Troops Secure Former Taliban Ghost Town in Afghanistan
NOW ZAD, Afghanistan — U.S. Marines are moving quickly to secure this newly liberated Taliban stronghold in Helmand Province from expected extremist reprisal operations that will target the local population as well as U.S. and Afghan forces.
At least three platoon-sized outposts have been built from scratch in less than two weeks in outlying areas to block likely Taliban infiltration routes from nearby mountains. U.S. troops are staging daily patrols into Now Zad District villages to give the people an increased sense of security and gain their cooperation in identifying Taliban in hiding.
Marine officers say more are to come. As in Nawa District to the south and elsewhere in the country, U.S. forces have found daily interaction with the local populace leads to more personal relationships, which lead to actionable intelligence on Taliban activities and infiltrators.
In the town of Now Zad itself, made a muddy ghost town by the Taliban since 2006, displaced former residents are being given paying jobs to help clean away debris so people can return to their homes from nearby villages and rebuild the province's second-largest town.
Some of those men may have at one point joined been Taliban for economic reasons rather than ideological ones, but the Marines believe that the flowering rebuilding efforts will keep them out of the clutches of insurgents.
"If a man has work during the day that puts food on the table, he's unlikely to go out into a wadi (ravine) late at night to go plant an IED for the Taliban for money," said Capt.

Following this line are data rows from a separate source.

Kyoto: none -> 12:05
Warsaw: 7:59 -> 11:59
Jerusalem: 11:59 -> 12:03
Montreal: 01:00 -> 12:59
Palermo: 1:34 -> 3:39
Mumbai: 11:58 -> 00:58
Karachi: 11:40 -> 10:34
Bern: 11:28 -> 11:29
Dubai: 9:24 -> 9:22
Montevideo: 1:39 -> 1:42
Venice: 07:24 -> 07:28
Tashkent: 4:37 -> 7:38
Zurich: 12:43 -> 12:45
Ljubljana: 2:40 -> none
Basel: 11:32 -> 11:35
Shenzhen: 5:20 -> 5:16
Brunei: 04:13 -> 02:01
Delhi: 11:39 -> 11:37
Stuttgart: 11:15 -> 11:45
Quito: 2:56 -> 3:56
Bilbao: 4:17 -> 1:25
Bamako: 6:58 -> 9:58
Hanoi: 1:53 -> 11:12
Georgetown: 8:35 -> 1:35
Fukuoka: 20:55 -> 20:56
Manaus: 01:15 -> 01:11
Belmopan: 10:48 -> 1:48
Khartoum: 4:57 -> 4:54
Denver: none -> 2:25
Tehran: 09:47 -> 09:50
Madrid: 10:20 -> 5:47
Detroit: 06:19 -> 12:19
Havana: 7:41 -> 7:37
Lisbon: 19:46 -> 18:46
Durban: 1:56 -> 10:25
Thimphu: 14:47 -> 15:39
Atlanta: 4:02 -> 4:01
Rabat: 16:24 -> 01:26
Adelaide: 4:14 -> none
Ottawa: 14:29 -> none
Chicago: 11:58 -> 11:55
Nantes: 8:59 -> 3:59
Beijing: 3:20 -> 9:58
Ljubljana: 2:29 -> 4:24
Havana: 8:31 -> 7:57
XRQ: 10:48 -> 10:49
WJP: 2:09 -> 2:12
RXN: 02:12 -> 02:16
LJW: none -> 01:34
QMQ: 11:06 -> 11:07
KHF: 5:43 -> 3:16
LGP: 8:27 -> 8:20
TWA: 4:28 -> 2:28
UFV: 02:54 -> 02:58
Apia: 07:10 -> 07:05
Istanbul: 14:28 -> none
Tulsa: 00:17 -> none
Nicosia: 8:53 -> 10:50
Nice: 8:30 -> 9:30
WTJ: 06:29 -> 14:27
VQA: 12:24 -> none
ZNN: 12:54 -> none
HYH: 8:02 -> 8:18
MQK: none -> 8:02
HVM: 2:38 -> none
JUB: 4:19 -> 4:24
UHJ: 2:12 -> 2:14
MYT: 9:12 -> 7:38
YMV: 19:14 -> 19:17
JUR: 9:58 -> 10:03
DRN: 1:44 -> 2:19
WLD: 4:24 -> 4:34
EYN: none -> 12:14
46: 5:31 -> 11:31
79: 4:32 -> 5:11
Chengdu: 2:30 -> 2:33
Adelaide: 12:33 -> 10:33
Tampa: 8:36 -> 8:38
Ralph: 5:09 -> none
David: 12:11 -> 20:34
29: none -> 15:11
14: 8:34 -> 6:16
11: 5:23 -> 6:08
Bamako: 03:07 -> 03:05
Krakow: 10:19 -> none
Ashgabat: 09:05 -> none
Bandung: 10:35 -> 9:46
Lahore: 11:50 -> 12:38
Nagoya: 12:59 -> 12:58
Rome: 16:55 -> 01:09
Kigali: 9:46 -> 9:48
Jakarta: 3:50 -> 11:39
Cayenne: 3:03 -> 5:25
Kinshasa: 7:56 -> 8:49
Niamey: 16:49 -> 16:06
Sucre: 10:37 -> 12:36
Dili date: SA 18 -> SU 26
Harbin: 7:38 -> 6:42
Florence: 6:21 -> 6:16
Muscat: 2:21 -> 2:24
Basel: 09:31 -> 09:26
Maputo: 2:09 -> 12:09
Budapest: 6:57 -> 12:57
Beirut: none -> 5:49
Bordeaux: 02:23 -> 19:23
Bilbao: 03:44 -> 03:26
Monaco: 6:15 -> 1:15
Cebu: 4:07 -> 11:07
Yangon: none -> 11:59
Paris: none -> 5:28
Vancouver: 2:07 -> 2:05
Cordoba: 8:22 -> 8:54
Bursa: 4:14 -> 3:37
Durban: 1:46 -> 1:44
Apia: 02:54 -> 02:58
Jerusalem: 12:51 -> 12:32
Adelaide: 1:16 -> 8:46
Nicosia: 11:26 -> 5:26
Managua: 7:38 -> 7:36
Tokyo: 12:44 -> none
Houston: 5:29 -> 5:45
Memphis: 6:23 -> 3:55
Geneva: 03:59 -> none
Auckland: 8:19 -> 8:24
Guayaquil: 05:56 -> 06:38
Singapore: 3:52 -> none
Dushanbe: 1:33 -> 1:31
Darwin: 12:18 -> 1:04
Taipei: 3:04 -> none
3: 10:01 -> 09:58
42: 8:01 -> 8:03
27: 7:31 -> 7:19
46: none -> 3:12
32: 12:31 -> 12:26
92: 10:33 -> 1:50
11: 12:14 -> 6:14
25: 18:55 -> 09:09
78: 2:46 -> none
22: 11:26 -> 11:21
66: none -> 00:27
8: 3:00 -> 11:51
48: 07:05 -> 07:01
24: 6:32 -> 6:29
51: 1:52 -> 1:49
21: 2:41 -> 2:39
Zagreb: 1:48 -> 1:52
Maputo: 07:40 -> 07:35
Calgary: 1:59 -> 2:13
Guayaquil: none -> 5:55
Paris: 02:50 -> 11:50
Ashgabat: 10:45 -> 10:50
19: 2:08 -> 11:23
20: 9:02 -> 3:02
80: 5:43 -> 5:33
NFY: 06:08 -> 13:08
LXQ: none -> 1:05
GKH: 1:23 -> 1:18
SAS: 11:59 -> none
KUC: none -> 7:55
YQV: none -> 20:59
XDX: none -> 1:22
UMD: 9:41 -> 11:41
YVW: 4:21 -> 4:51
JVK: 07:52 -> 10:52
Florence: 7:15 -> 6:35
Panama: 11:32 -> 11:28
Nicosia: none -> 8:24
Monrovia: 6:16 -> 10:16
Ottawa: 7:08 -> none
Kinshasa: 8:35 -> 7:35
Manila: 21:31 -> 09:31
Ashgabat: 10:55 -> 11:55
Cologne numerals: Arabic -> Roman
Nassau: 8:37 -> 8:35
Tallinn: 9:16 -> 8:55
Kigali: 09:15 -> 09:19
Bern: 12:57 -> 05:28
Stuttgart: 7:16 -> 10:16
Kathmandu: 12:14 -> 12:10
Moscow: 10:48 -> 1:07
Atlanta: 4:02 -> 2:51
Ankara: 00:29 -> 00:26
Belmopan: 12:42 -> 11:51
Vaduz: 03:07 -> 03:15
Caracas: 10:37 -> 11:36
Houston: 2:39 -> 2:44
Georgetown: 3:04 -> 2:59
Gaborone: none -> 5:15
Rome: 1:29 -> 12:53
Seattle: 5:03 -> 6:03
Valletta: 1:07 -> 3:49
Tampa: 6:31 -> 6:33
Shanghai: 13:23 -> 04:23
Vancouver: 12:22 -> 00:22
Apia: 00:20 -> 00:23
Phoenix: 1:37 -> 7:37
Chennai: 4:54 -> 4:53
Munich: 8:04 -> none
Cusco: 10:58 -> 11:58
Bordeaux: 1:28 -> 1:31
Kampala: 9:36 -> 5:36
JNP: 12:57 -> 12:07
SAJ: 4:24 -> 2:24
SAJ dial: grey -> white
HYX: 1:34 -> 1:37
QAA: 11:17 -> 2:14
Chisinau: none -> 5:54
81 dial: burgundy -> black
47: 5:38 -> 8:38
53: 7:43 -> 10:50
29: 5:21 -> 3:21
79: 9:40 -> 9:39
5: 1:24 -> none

Jason Brezler, a team leader with the 4th Civil Affairs Group, which has started rebuilding here.
Explosive ordnance disposal teams, meanwhile, comb roads for improvised explosive devices (IEDs) while other units from Forward Operating Base Now Zad — operations central for efforts here — visit close-in villages.
There is also talk of unarmed neighborhood-watch groups for Now Zad in the future.
"We have to stay ahead of them (the Taliban)," said Lt. Col. Martin Wetterauer, commander of the 3rd Battalion, 4th Marines. "We are not going to give back any dirt we've taken ... there is more heavy lifting to do in the 'hold' phase of this operation and we're going to do it.
"There are Marines now in places they've never been seen or expected."
Now Zad, in the northwestern Helmand, was the Taliban's major supply hub and command-and-control center for the province's northern and central river valleys, according to Marines.
Within the town's confines were bunkers full of homemade explosives (3,000 pounds have been found so far), rifle ammunition, rocket-propelled grenades and hundreds of assembled pressure plates to detonate IEDs.
About 1,000 Marines and 150 Afghan soldiers in early December pushed the enemy out in an air and ground assault operation called "Cobra's Anger."
"We came at them in a different way," said Wetterauer. "I believe that the way we came at them caught them off guard and these guys just aren't that good going toe-to-toe with us."
Wetterauer, who expressed surprise that the 100-200 resident hardcore Taliban in Now Zad didn't put up a more of a fight, said Marines in helicopters and V-22 Osprey landed behind Taliban lines to the north of the town and pushed south while additional troops with tanks pushed in from east to west, clearing mine fields as they went.
As many as a dozen Taliban were killed. No U.S. troops died in action.
"There was a handful we got a hold of before they could get out of here," he said. "But a large majority of them broke from their positions, dropped their weapons and blended back into the local population or left via foot or motorcycle to other areas."
The commander said prior to the assault, a small number of Marines held compound on one edge of the city. The troops here then, like the British in earlier years, were too few in number to "hold" areas they cleared, so they controlled only neighborhoods near their base. The rest of the town and surrounding villages basically belonged to the Taliban, who surrounded their own positions with IEDs.
Today U.S. troops and their Afghan counterparts patrol freely in surrounding villages and through parts of the town. Many other parts of the town are still avoided, however, because of the large number of mines and booby traps troops believed planted over the years.
Capt. Brezler said talks are under way between U.S. officials and a non-governmental organization that conducts de-mining NGO (non-governmental organization) for the cleanup of hidden explosives in the residential areas of Now Zad.
There have been no recent attacks against U.S. forces in Now Zad town, but villagers report the appearance of "night letters" — printed Taliban warnings that people should not cooperate with the Americans.
"The more this place improves the madder they (the Taliban) are going to get," said 1st Lt. John Pickup, of Lima Company. "They've lost face with the people. I wouldn't be surprised if some bodies (of cooperative villagers) started turning up soon."